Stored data
-- -- --

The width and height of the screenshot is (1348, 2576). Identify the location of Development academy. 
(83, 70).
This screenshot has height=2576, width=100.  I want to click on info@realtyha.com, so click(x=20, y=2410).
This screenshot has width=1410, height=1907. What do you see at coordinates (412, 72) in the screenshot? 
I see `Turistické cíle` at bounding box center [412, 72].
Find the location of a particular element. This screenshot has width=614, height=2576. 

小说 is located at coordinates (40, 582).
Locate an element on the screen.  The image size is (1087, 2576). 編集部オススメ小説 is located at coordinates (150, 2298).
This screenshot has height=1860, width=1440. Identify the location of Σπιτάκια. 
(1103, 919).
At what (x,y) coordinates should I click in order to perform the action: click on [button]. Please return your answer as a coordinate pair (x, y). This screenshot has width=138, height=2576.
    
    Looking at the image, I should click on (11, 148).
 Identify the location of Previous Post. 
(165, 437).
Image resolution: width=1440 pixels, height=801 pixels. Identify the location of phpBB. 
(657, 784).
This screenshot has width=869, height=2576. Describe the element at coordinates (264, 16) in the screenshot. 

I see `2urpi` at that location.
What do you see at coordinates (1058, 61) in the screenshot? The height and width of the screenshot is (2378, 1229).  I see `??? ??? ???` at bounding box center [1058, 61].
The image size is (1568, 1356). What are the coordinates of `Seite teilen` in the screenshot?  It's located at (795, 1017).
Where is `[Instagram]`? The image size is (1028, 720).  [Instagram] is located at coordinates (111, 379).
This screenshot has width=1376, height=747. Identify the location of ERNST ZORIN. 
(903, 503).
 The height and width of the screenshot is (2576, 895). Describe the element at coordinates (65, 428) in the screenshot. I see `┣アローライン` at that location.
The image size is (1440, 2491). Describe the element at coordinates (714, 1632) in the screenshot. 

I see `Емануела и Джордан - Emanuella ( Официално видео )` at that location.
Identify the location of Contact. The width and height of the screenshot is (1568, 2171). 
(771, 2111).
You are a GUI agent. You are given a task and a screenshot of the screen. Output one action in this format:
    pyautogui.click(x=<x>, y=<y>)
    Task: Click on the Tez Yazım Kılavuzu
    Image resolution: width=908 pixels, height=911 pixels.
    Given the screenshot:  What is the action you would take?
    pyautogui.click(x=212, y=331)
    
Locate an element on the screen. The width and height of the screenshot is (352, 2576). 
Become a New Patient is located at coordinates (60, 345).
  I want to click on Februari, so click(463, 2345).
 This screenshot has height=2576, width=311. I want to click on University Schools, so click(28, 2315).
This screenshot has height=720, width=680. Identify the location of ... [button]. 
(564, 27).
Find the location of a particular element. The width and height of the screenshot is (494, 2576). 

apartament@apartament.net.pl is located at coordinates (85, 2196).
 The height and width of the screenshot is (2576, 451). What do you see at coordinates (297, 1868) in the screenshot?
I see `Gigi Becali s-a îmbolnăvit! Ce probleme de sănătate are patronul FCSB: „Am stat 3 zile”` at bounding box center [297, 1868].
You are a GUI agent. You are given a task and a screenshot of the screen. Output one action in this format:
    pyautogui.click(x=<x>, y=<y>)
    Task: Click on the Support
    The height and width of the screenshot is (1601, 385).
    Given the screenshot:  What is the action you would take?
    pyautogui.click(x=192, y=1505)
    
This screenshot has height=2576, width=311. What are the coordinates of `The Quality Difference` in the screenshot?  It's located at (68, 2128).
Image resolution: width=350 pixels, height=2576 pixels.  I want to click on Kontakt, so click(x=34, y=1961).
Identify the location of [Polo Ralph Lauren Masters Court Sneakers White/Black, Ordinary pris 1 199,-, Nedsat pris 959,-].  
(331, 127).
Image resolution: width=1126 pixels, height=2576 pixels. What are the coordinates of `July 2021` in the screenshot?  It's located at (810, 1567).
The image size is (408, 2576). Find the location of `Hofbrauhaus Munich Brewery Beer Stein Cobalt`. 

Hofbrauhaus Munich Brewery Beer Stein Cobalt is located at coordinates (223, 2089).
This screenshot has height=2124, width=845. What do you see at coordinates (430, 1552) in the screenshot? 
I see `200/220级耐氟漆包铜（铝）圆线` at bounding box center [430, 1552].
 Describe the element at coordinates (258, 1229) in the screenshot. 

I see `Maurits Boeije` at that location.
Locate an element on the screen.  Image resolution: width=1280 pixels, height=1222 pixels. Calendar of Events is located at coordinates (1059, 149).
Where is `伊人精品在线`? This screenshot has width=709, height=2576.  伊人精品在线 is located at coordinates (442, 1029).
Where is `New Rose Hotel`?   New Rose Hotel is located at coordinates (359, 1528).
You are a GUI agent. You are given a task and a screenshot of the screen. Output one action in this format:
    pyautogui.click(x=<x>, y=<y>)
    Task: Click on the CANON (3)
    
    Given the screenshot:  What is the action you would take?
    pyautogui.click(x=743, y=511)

-- -- --

Your assignment. Make a tally of the lines in this data that include the string "Where", and answer with that tally alone.

Solution to this problem. 3